*** Opening Extracted records ***

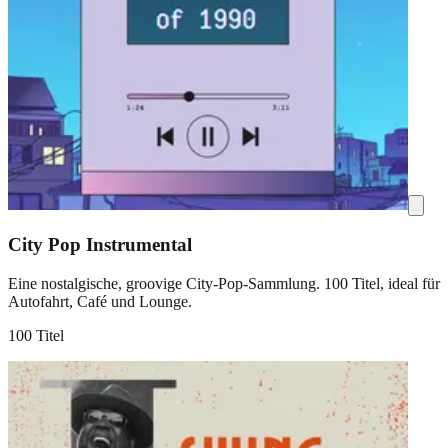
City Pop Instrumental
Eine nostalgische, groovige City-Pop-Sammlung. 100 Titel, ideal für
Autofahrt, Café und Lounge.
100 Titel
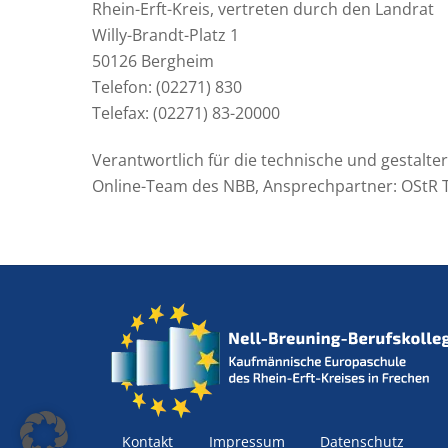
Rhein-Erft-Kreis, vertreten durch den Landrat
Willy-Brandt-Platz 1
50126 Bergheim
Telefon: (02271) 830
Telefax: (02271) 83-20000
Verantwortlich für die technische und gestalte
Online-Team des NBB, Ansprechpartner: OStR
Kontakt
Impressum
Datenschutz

*** Closing Extracted records ***

● Aim of the task
Working through the data above, find every line holding "Titel" and copy it.

● Your solution
Eine nostalgische, groovige City-Pop-Sammlung. 100 Titel, ideal für
100 Titel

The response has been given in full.